You can determine if Windows 11 is currently compressing memory using Task Manager.

  1. Right-click Start and select Task Manager.
  2. In the left navigation pane, select Performance.
  3. Select Memory.
  4. Locate the “In use (Compressed)” section under the memory composition graph.

You will typically see a value such as “6.4 GB (500 MB)”. This indicates that 6.4 GB of RAM is currently in use, and 500 MB of that data is compressed. If this number is visible, the feature is active and functioning correctly.

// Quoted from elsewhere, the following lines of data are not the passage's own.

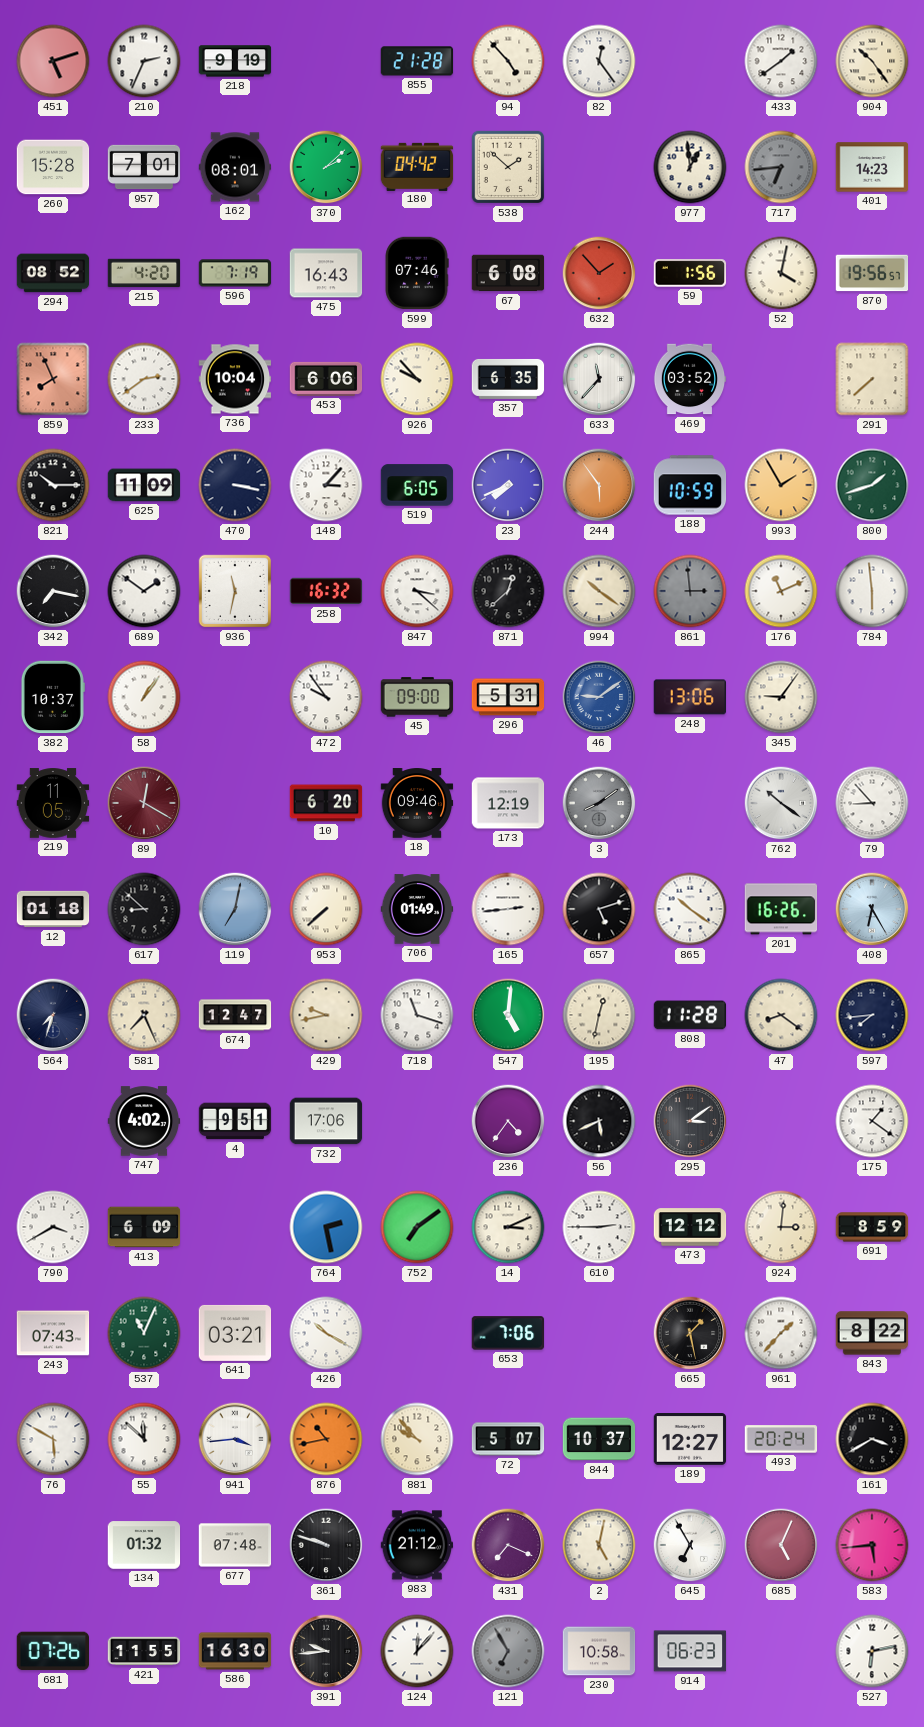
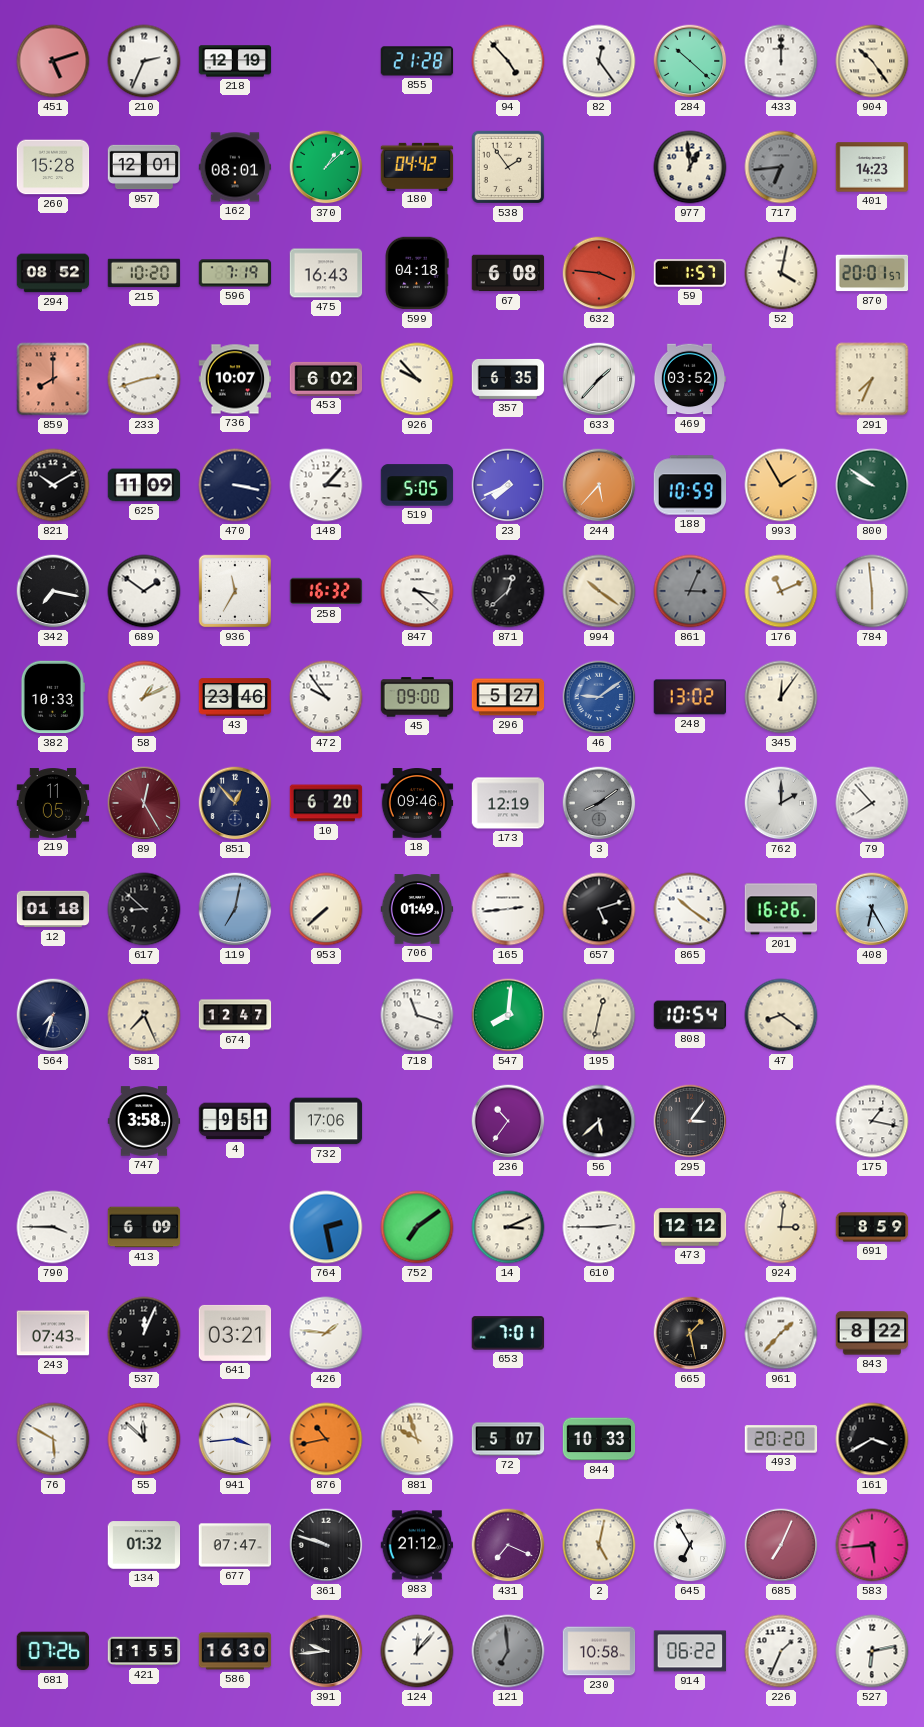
218: 9:19 -> 12:19
284: none -> 10:22
433: 1:39 -> 12:00
957: 7:01 -> 12:01
370: 2:08 -> 1:08
538: 1:52 -> 1:54
215: 4:20 -> 10:20
599: 07:46 -> 04:18
632: 1:53 -> 3:46
59: 1:56 -> 1:57
870: 19:56 -> 20:01
859: 7:56 -> 8:00
233: 2:39 -> 2:42
736: 10:04 -> 10:07
453: 6:06 -> 6:02
633: 11:37 -> 1:37
291: 7:38 -> 7:34
821: 10:15 -> 10:10
519: 6:05 -> 5:05
244: 5:54 -> 5:37
800: 1:42 -> 9:51
936: 11:32 -> 11:35
861: 2:59 -> 3:04
382: 10:37 -> 10:33
58: 1:06 -> 1:11
43: none -> 23:46
296: 5:31 -> 5:27
248: 13:06 -> 13:02
345: 9:06 -> 12:06
89: 12:20 -> 12:25
851: none -> 12:53
762: 10:21 -> 2:00
79: 8:53 -> 7:53
429: 9:43 -> none
547: 5:01 -> 8:01
808: 11:28 -> 10:54
597: 7:44 -> none
747: 4:02 -> 3:58
236: 4:36 -> 10:36
56: 5:41 -> 5:38
295: 3:09 -> 3:06
175: 1:21 -> 1:17
790: 3:40 -> 3:45
537: 11:04 -> 12:04
537 dial: green -> black
426: 10:20 -> 1:46
653: 7:06 -> 7:01
881: 9:53 -> 9:57
844: 10:37 -> 10:33
189: 12:27 -> none
493: 20:24 -> 20:20
677: 07:48 -> 07:47
685: 5:04 -> 7:04
121: 6:55 -> 6:59
914: 06:23 -> 06:22
226: none -> 1:34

Configure the feature via PowerShell

While enabled by default, you may need to re-enable memory compression if it was previously disabled for troubleshooting. You might also disable it for specific high-performance environments, such as dedicated virtual machine hosts where every CPU cycle is critical.

Check current state

  1. Right-click Start and select Terminal (Admin) or PowerShell (Admin).
  2. Run the following command:
Get-MMAgent

Verify that the MemoryCompression line reads True.

Enable memory compression

If the status is False, use this command to enable it:

Enable-MMAgent -mc
Restart-Computer

Disable memory compression

To disable the feature (recommended only for testing or specific high-RAM workstations):

Disable-MMAgent -mc
Restart-Computer

Determine when to use memory compression

For the vast majority of users, memory compression should remain enabled.

  • Low RAM (8 GB or less): Essential. It prevents the system from constantly writing to the disk, which keeps the computer usable under load.
  • High RAM (32 GB or more): Useful. Even with ample RAM, Windows will compress inactive browser tabs or background processes to maximize contiguous space for active heavy tasks, such as compilation, rendering, or gaming.

Disabling this feature forces Windows to rely strictly on the page file once RAM fills up, often resulting in noticeable performance degradation when switching between applications.